Non-renewable-resource consumption and global greenhouse-gas (GHG) emissions are critical issues that pose a significant threat to sustainable development. Solar energy is a promising source to generate renewable energy and an appealing alternative electricity source for households. The primary goal of this research is to detect the rooftops that have no solar photovoltaic (PV) system deployed on them but that receive moderate to high solar-energy radiation using the Geographic Information System (GIS) and deep-learning techniques. Although various studies have been conducted on this subject, not many addressed these two issues simultaneously at a residential level. Identifying the installed solar PV systems in a large area can be expensive and time-consuming work if performed manually. Therefore, the deep-learning algorithm is an emerging alternative method to detect objects using aerial images.
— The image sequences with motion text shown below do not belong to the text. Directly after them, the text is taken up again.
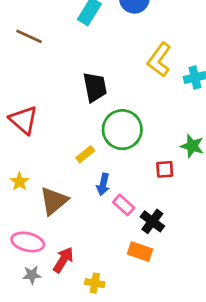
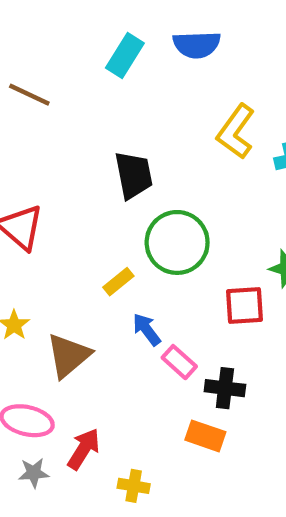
red square: (165, 169) -> (244, 305), size x1.4
blue arrow: (103, 184) -> (147, 329), turned 130
black cross: (152, 221) -> (225, 388), turned -30

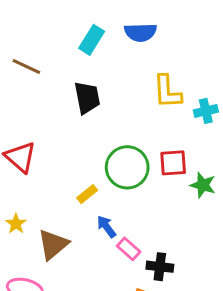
yellow L-shape: (236, 132) -> (167, 92), turned -39
black trapezoid: (134, 175) -> (87, 98), moved
red square: (244, 305) -> (173, 163), moved

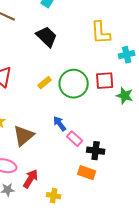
black trapezoid: (87, 98) -> (47, 37), turned -35
cyan cross: (206, 111) -> (127, 55), moved
yellow rectangle: (87, 194) -> (45, 83), moved

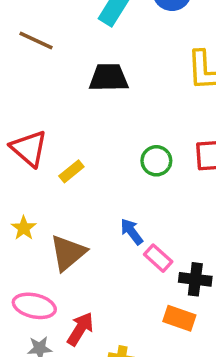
black trapezoid: (47, 37) -> (109, 78), turned -45
yellow rectangle: (45, 83) -> (71, 171), moved
green circle: (74, 84) -> (156, 161), size x0.6

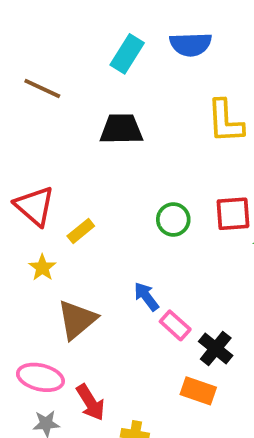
yellow star: (24, 228) -> (42, 268), moved
black cross: (195, 279) -> (216, 349), turned 32
red arrow: (80, 329) -> (90, 402), turned 116

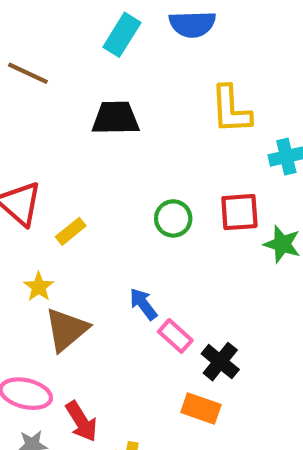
yellow star: (42, 268) -> (39, 287), moved

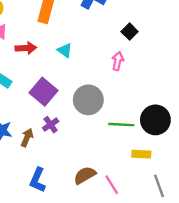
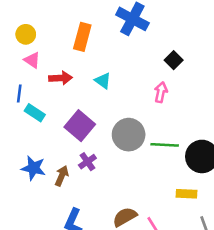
green line: (121, 125) -> (165, 145), moved

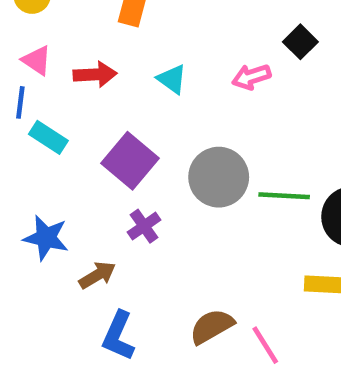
pink triangle: (32, 60) -> (37, 60), moved
pink arrow: (161, 92) -> (251, 77), moved, turned -120
brown arrow: (62, 176) -> (97, 275), moved, turned 36

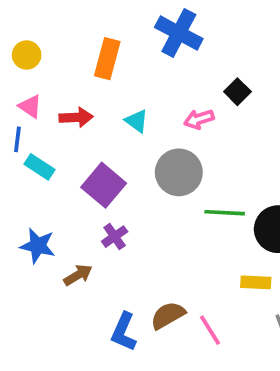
gray circle: (219, 177) -> (179, 172), moved
blue L-shape: (118, 336) -> (124, 332), moved

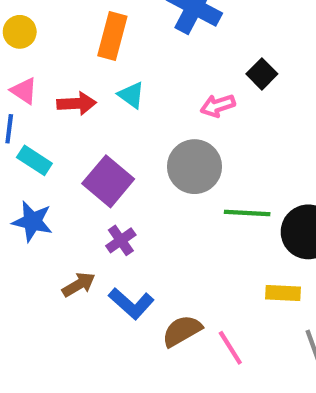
cyan triangle: (137, 121) -> (131, 95), moved
blue star: (38, 246) -> (32, 221), moved
blue L-shape: (124, 332) -> (131, 303), moved, turned -72

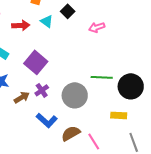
black square: (262, 74) -> (68, 11), moved
pink arrow: (218, 106) -> (97, 27), moved
gray circle: (194, 167) -> (75, 95), moved
brown arrow: (79, 285) -> (22, 97), moved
We employed the Single-Shot-Detector (SSD) model with the backbone of residual neural network 34 (ResNet34) to detect the solar PV systems and used GIS software to compute solar isolation and calculate the electricity production estimate (EPE) of each rooftop. Our results show that the SSD model detected 6010 solar panels on 4150 properties with an accuracy of 78% and observed that there were 176 Statistical Area 1s (SA1s) that had no rooftops with solar PV systems installed. Moreover, the total electricity production from the suitable area was estimated at over 929.8 Giga Watt-hours (GWhs) annually. Finally, the relation between solar-PV-system density and EPE was also identified using the bivariant correlation technique. Detecting the existing solar PV systems is useful in a broad range of applications including electricity-generation prediction, power-plant-production management, uncovering patterns between regions, etc. Examination of the spatial distribution of solar-energy potential in a region and performing an overlay analysis with socio-economic factors can help policymakers to understand the explanation behind the pattern and strategize the incentives accordingly.